WORK INSTRUCTIONS = The expected output is an exact copy of the lines from the one containing "Tháng Ba 2019" to the final line below, minus any pictures.

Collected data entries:
Segment Open

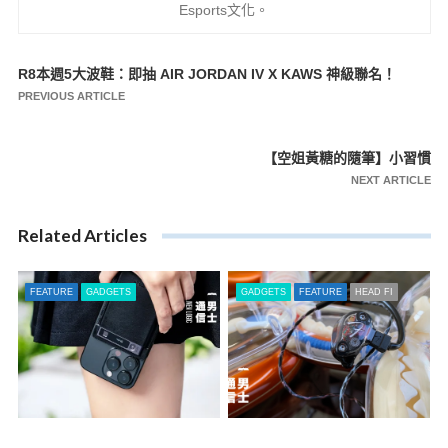
Esports文化。
R8本週5大波鞋：即抽 AIR JORDAN IV X KAWS 神級聯名！
文
PREVIOUS ARTICLE
章
導
【空姐黃糖的隨筆】小習慣
覽
NEXT ARTICLE
Related Articles
FEATURE
GADGETS
GADGETS
FEATURE
HEAD FI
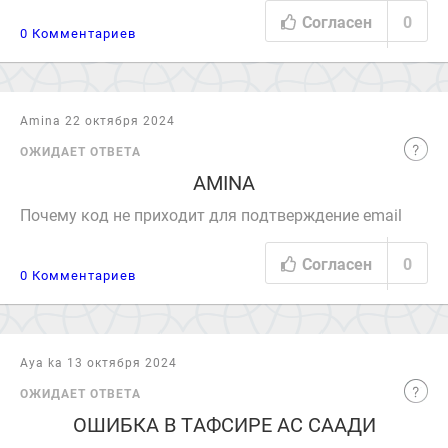
Согласен
0
0 Комментариев
Amina 22 октября 2024
ОЖИДАЕТ ОТВЕТА
AMINA
Почему код не приходит для подтверждение email
Согласен
0
0 Комментариев
Aya ka 13 октября 2024
ОЖИДАЕТ ОТВЕТА
ОШИБКА В ТАФСИРЕ АС СААДИ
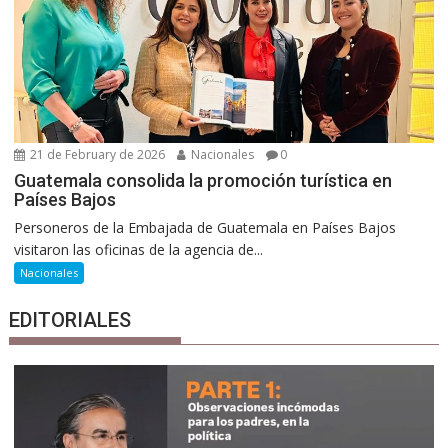
21 de February de 2026
Nacionales
0
Guatemala consolida la promoción turística en
Países Bajos
Personeros de la Embajada de Guatemala en Países Bajos
visitaron las oficinas de la agencia de...
Nacionales
EDITORIALES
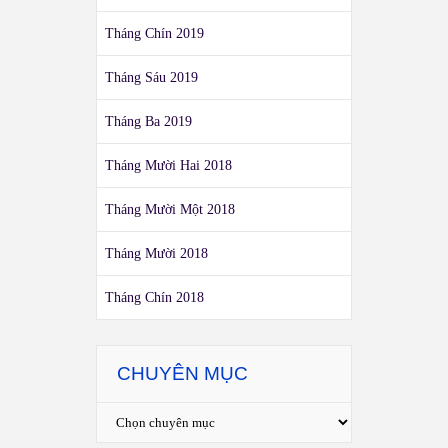
Tháng Chín 2019
Tháng Sáu 2019
Tháng Ba 2019
Tháng Mười Hai 2018
Tháng Mười Một 2018
Tháng Mười 2018
Tháng Chín 2018
CHUYÊN MỤC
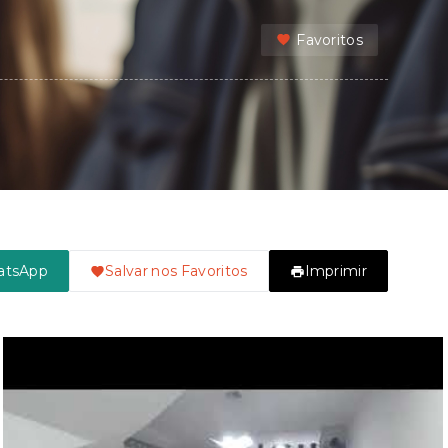
Favoritos
atsApp
Salvar nos Favoritos
Imprimir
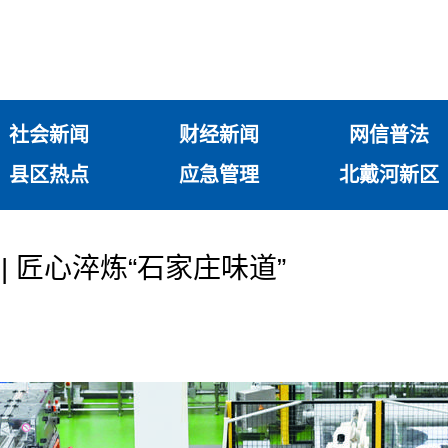
社会新闻
财经新闻
网信普法
县区热点
应急管理
北戴河新区
| 匠心淬炼“石家庄味道”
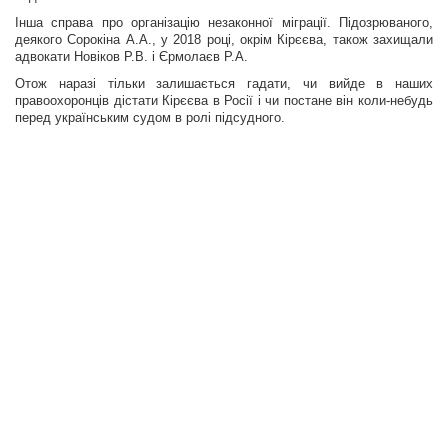
Інша справа про організацію незаконної міграції. Підозрюваного,
деякого Сорокіна А.А., у 2018 році, окрім Кірєєва, також захищали
адвокати Новіков Р.В. і Єрмолаєв Р.А.
Отож наразі тільки залишається гадати, чи вийде в наших
правоохоронців дістати Кірєєва в Росії і чи постане він коли-небудь
перед українським судом в ролі підсудного.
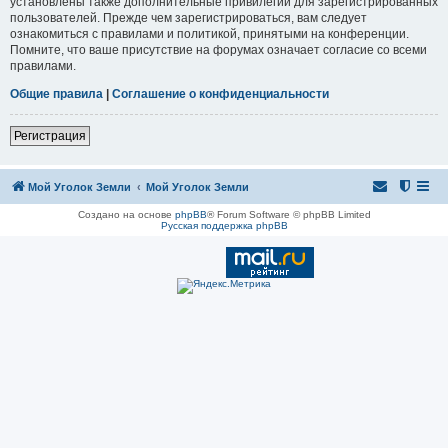
установлены также дополнительные привилегии для зарегистрированных
пользователей. Прежде чем зарегистрироваться, вам следует
ознакомиться с правилами и политикой, принятыми на конференции.
Помните, что ваше присутствие на форумах означает согласие со всеми
правилами.
Общие правила
|
Соглашение о конфиденциальности
Регистрация
Мой Уголок Земли
Мой Уголок Земли
Создано на основе
phpBB
® Forum Software © phpBB Limited
Русская поддержка phpBB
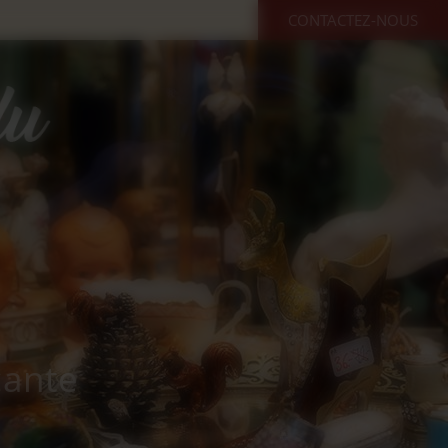
CONTACTEZ-NOUS
cante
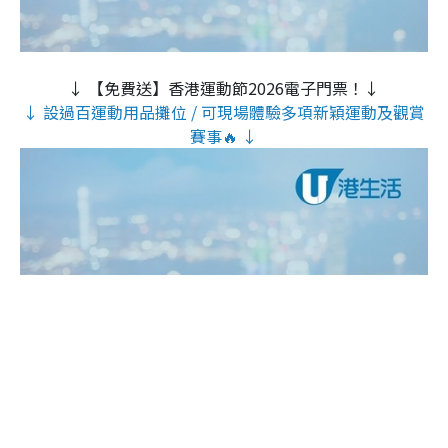
↓ 【免費送】香港運動節2026電子門票！↓
↓ 設過百運動用品攤位 / 可現場體驗多項新穎運動及觀賞
賽事🔥 ↓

Segment Closed

ANSWER BOX =
Tháng Ba 2019
Tháng Mười Hai 2018
Tháng Mười Một 2018
Tháng Mười 2018
Tháng Chín 2018
CHUYÊN MỤC
Favoritos
atsApp
Salvar nos Favoritos
Imprimir
社会新闻
财经新闻
网信普法
县区热点
应急管理
北戴河新区
| 匠心淬炼“石家庄味道”
Інша справа про організацію незаконної міграції. Підозрюваного,
деякого Сорокіна А.А., у 2018 році, окрім Кірєєва, також захищали
адвокати Новіков Р.В. і Єрмолаєв Р.А.
Отож наразі тільки залишається гадати, чи вийде в наших
правоохоронців дістати Кірєєва в Росії і чи постане він коли-небудь
перед українським судом в ролі підсудного.
установлены также дополнительные привилегии для зарегистрированных
пользователей. Прежде чем зарегистрироваться, вам следует
ознакомиться с правилами и политикой, принятыми на конференции.
Помните, что ваше присутствие на форумах означает согласие со всеми
правилами.
Общие правила
|
Соглашение о конфиденциальности
Регистрация
Мой Уголок Земли
Мой Уголок Земли
Создано на основе
phpBB
® Forum Software © phpBB Limited
Русская поддержка phpBB
CONTACTEZ-NOUS
cante
↓ 【免費送】香港運動節2026電子門票！↓
↓ 設過百運動用品攤位 / 可現場體驗多項新穎運動及觀賞
賽事🔥 ↓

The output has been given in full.